I wanted a version in Python, because I'm already using Python to work with my data in MySQL and Plone/Zope is built on Python. Besides, Python really is just fun! The item in ['list', 'of', 'items'] construct with the in operator and Python's built in string indexing made the code pretty easy to write and read.
I may have to make some tweaks to make it suit my purpose, and I might be able to optimize it a little by making it more 'Pythonic' rather than such a straight translation of the C. When I first started looking at it I was sure I'd be using a bunch of regular expressions, but it turned out to be cleaner to not use them. If I do change things much, I might be able to replace lots of lines of code with a regex.
After working with it for a while, I have found that I can get 90% of the benefit of double metaphone using this regular expression substitution - re.compile('[\Waeiouy], re.IGNORECASE).sub('', your_string).upper(). This gets rid of non-alpha characters including spaces ('\W') and vowels and converts the result to all upper case. Your mileage may vary- my data was kind of all over the place. If yours is already pretty clean and you want the last 5%- double metaphone is worth looking at.
Something you might want to examine is that the algorithm throws away every vowel but any vowel as the first character which is mapped to 'A' no matter what it is. My data suggests that it might be worth keeping final vowels in certain words. For example, 'read' and 'ready' both map to 'RD'. Accidental 'y's have got to be pretty rare so I think it should be kept- 'RDY'.

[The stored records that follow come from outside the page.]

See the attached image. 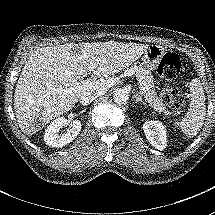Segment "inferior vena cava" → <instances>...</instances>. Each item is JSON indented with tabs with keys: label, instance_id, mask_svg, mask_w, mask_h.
Returning a JSON list of instances; mask_svg holds the SVG:
<instances>
[{
	"label": "inferior vena cava",
	"instance_id": "inferior-vena-cava-1",
	"mask_svg": "<svg viewBox=\"0 0 215 215\" xmlns=\"http://www.w3.org/2000/svg\"><path fill=\"white\" fill-rule=\"evenodd\" d=\"M105 92L106 90H99L95 93L85 92L80 98V103L82 105H89L93 100H95V98L104 94Z\"/></svg>",
	"mask_w": 215,
	"mask_h": 215
}]
</instances>
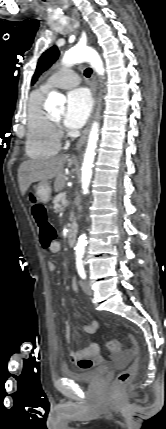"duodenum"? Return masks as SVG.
Segmentation results:
<instances>
[{
    "label": "duodenum",
    "instance_id": "duodenum-1",
    "mask_svg": "<svg viewBox=\"0 0 166 429\" xmlns=\"http://www.w3.org/2000/svg\"><path fill=\"white\" fill-rule=\"evenodd\" d=\"M68 244L70 246H74L76 240V230L74 227L70 228L67 234Z\"/></svg>",
    "mask_w": 166,
    "mask_h": 429
}]
</instances>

I wanted to be able to use Double Metaphone in an SQL statement, so I took a swipe at translating it into a function for MySQL. This is where I learned to realy apreciate Python! The syntax of IF...ELSEIF..ENDIF is so ugly after getting used to relying on indention in Python. I eventually got it working and its handy to be able to SELECT Name FROM tblPeople WHERE dm(Name) = dm(@search). I would recommend pre-computing the Double Metaphone values for a database of any size (UPDATE tblPeople SET NameDM = dm(Name)). I don't know quite why, but I'm finding this function to be a wee bit sluggish on my version of MySQL (5.022).